* PROBLEM TO WORK ON *
For the data below, please report each line where the word "День" is found.

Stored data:
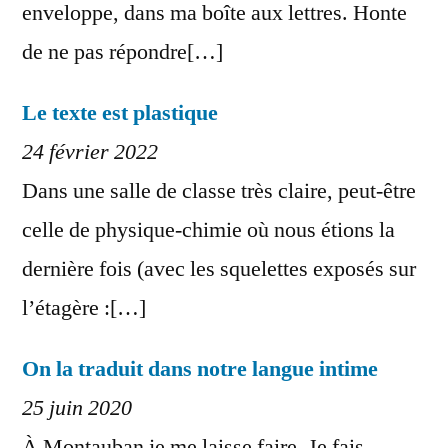
enveloppe, dans ma boîte aux lettres. Honte
de ne pas répondre[…]
Le texte est plastique
24 février 2022
Dans une salle de classe très claire, peut-être
celle de physique-chimie où nous étions la
dernière fois (avec les squelettes exposés sur
l’étagère :[…]
On la traduit dans notre langue intime
25 juin 2020
À Montauban je me laisse faire. Je fais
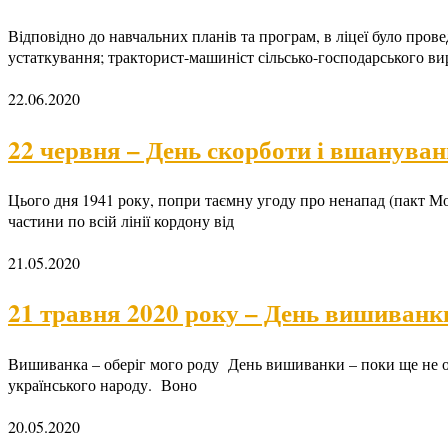
Відповідно до навчальних планів та програм, в ліцеї було про
устаткування; тракторист-машиніст сільсько-господарського ви
22.06.2020
22 червня – День скорботи і вшануван
Цього дня 1941 року, попри таємну угоду про ненапад (пакт Мо
частини по всій лінії кордону від
21.05.2020
21 травня 2020 року – День вишиванк
Вишиванка – оберіг мого роду День вишиванки – поки ще не офі
українського народу. Воно
20.05.2020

* EXERCISE ANSWER *
22 червня – День скорботи і вшануван
21 травня 2020 року – День вишиванк
Вишиванка – оберіг мого роду День вишиванки – поки ще не офі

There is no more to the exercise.